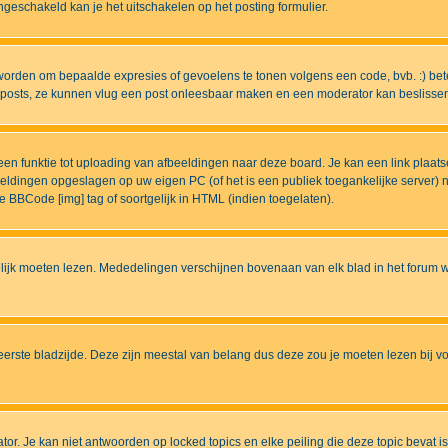
eschakeld kan je het uitschakelen op het posting formulier.
worden om bepaalde expresies of gevoelens te tonen volgens een code, bvb. :) betek
uw posts, ze kunnen vlug een post onleesbaar maken en een moderator kan beslissen 
n funktie tot uploading van afbeeldingen naar deze board. Je kan een link plaats
beeldingen opgeslagen op uw eigen PC (of het is een publiek toegankelijke server)
e BBCode [img] tag of soortgelijk in HTML (indien toegelaten).
ijk moeten lezen. Mededelingen verschijnen bovenaan van elk blad in het forum wa
eerste bladzijde. Deze zijn meestal van belang dus deze zou je moeten lezen bij v
tor. Je kan niet antwoorden op locked topics en elke peiling die deze topic bevat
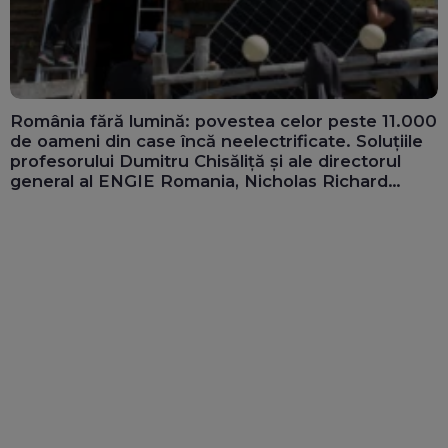
România fără lumină: povestea celor peste 11.000
de oameni din case încă neelectrificate. Soluțiile
profesorului Dumitru Chisăliță și ale directorul
general al ENGIE Romania, Nicholas Richard
(Video)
§ §
Aim of the exercise –
Pictures are not part of the copy. Restate everything else in the listing word for word.

Your response –
eschakeld kan je het uitschakelen op het posting formulier.
worden om bepaalde expresies of gevoelens te tonen volgens een code, bvb. :) betek
uw posts, ze kunnen vlug een post onleesbaar maken en een moderator kan beslissen 
n funktie tot uploading van afbeeldingen naar deze board. Je kan een link plaats
beeldingen opgeslagen op uw eigen PC (of het is een publiek toegankelijke server)
e BBCode [img] tag of soortgelijk in HTML (indien toegelaten).
ijk moeten lezen. Mededelingen verschijnen bovenaan van elk blad in het forum wa
eerste bladzijde. Deze zijn meestal van belang dus deze zou je moeten lezen bij v
tor. Je kan niet antwoorden op locked topics en elke peiling die deze topic bevat
România fără lumină: povestea celor peste 11.000
de oameni din case încă neelectrificate. Soluțiile
profesorului Dumitru Chisăliță și ale directorul
general al ENGIE Romania, Nicholas Richard
(Video)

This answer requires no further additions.